5) Morti che mangiano. Ovvero, morti mangiati. Il giorno dei defunti a Palermo.
Dario Inglese
La notte del 2 novembre cade uno dei momenti più importanti del calendario festivo palermitano. È lu jornu di lì morti: i defunti fanno visita ai propri congiunti rimasti in vita e tornano temporaneamente alle loro vecchie case. Ogni famiglia si prepara imbandendo una mensa nella stanza più bella e ponendo al centro della tavolata u cannistru: un cesto in vimini pieno di leccornie. Ai bambini si racconta che arriveranno i morti a mangiare e riposare un po’. In cambio, porteranno doni e lasceranno che i piccoli mangino le cibarie il giorno seguente. Elementi chiave quali il cibo e la dimensione comunitaria del suo consumo, il dono, lo scambio e l’elaborazione rituale del cordoglio s’intrecciano in questa notte dai molteplici significati. I morti tornano ciclicamente a rinvigorire la comunità e, non a caso, hanno un rapporto privilegiato con i bambini, figure liminali e non ancora pienamente socializzate.
Attraverso i ricordi del bimbo che ha vissuto tante di quelle sere e le riflessioni dell’antropologo che tempo dopo, con qualche anno in più ma con la stessa curiosità, si è occupato del ciclo festivo siciliano, racconterò cosa accade quella notte. Come ci si prepara, cosa si prova nell’attesa e quali possono essere i significati profondi di questo giorno.
Dario Inglese ha conseguito la Laurea Triennale in Beni Demo-etnoantropologici all’Università degli Studi di Palermo e la Laurea Magistrale in Scienze Antropologiche ed Etnologiche all’Università degli Studi di Milano Bicocca. Si è occupato di folklore siciliano, in particolare di cultura materiale e mestieri tradizionali, cicli festivi e antropologia religiosa. A Milano ha perfezionato il suo interesse per l’epistemologia della ricerca etnografica e ha discusso una tesi sull’esperimento di antropologia applicata Human Terrain System condotto dall’esercito americano in Afghanistan e Iraq. Attualmente sta sviluppando un progetto di ricerca sull’identità professionale dei lavoratori precari.
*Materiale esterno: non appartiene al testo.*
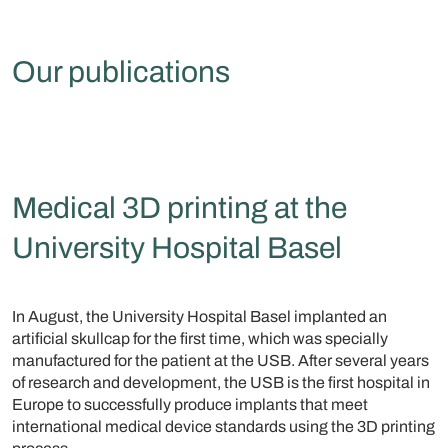
Our publications
Medical 3D printing at the
University Hospital Basel
In August, the University Hospital Basel implanted an
artificial skullcap for the first time, which was specially
manufactured for the patient at the USB. After several years
of research and development, the USB is the first hospital in
Europe to successfully produce implants that meet
international medical device standards using the 3D printing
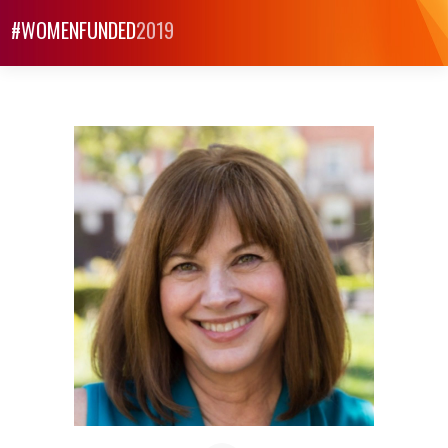
#WOMENFUNDED
2019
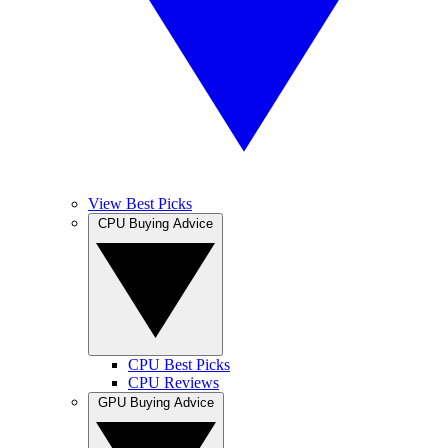
View Best Picks
CPU Buying Advice
CPU Best Picks
CPU Reviews
GPU Buying Advice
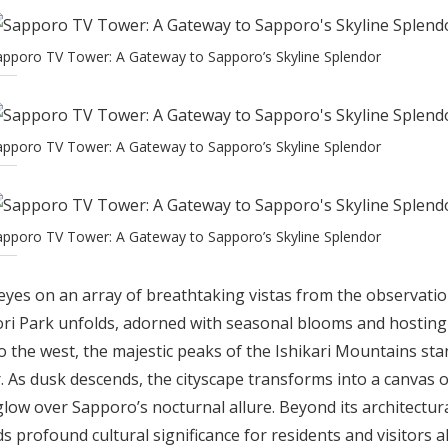
apporo TV Tower: A Gateway to Sapporo’s Skyline Splendor
apporo TV Tower: A Gateway to Sapporo’s Skyline Splendor
apporo TV Tower: A Gateway to Sapporo’s Skyline Splendor
r eyes on an array of breathtaking vistas from the observatio
ri Park unfolds, adorned with seasonal blooms and hosting v
 the west, the majestic peaks of the Ishikari Mountains sta
. As dusk descends, the cityscape transforms into a canvas of
low over Sapporo’s nocturnal allure. Beyond its architectur
profound cultural significance for residents and visitors ali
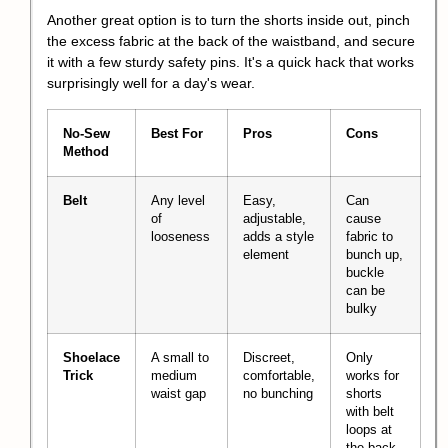
Another great option is to turn the shorts inside out, pinch
the excess fabric at the back of the waistband, and secure
it with a few sturdy safety pins. It's a quick hack that works
surprisingly well for a day's wear.
No-Sew
Best For
Pros
Cons
Method
Belt
Any level
Easy,
Can
of
adjustable,
cause
looseness
adds a style
fabric to
element
bunch up,
buckle
can be
bulky
Shoelace
A small to
Discreet,
Only
Trick
medium
comfortable,
works for
waist gap
no bunching
shorts
with belt
loops at
the back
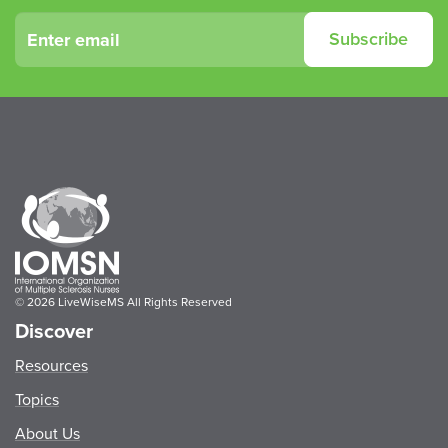
Leave
Subscribe
this
field
blank
© 2026 LiveWiseMS All Rights Reserved
Discover
Resources
Topics
About Us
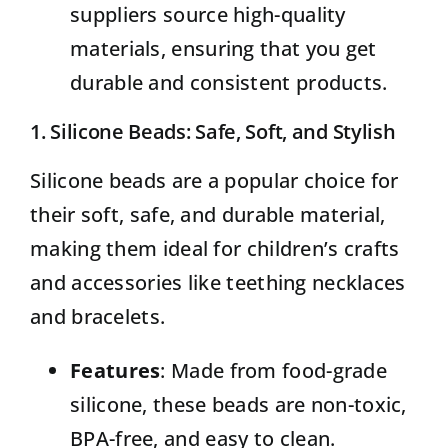
suppliers source high-quality
materials, ensuring that you get
durable and consistent products.
1. Silicone Beads: Safe, Soft, and Stylish
Silicone beads
are a popular choice for
their soft, safe, and durable material,
making them ideal for children’s crafts
and accessories like teething necklaces
and bracelets.
Features
: Made from food-grade
silicone, these beads are non-toxic,
BPA-free, and easy to clean.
6) Morti da un aldilà che non c'è: concezioni della morte tra i Crow del Nord America
Marco Menicocci
I Crow del Nord America non dispongono di una precisa cognizione dell’aldilà ed è loro estranea qualsiasi concezione di sopravvivenza dei mori. Nondimeno i morti costituiscono, in diversa maniera, un pericolo o un ausilio: Il turbine ventoso che di giorno si presenta improvviso è un morto che cerca di travolgere i vivi; le esperienze dei “ritornati” che hanno raggiunto il villaggio dei morti e tornano indietro testimoniano una nostalgia mortale; la maledizione del nemico, il tocco delle cui mani pietrifica il guerriero è il rischio dell’eccesso di coraggio; i guerrieri morti nel villaggio, che devono essere “bloccati” e resi inattivi, prova il contagio pericoloso della morte; infine il sussurro dei morti che aiuta a ritrovare oggetti smarriti e parenti lontani. I dati etnografici raccolti nel periodo in cui lo sfaldamento della cultura originaria si rivela irreversibile, trasformano l’aldilà in un luogo nostalgico ove fuggire dall’invivibile quotidianità.
Marco Menicocci dirige da dieci anni la rivista Antrocom Online Journal of Anthropology ed è membro fondatore di Antrocom Onlus. É iscritto all'Albo dei Giornalisti dal 1991 e ha pubblicato un manuale di storia delle religioni, Antropologia delle religioni, e uno studio sulla subcultura pornografica, Pornografia di massa, entrambi con Edizioni Altravista; ha insegnato per vari anni Storia delle religioni e Storia della filosofia contemporanea presso l'ISR "M. Centra" di Velletri. Da alcuni anni si occupa dell'area delle pianure nel N. America e ha tenuto comunicazioni in vari convegni internazionali.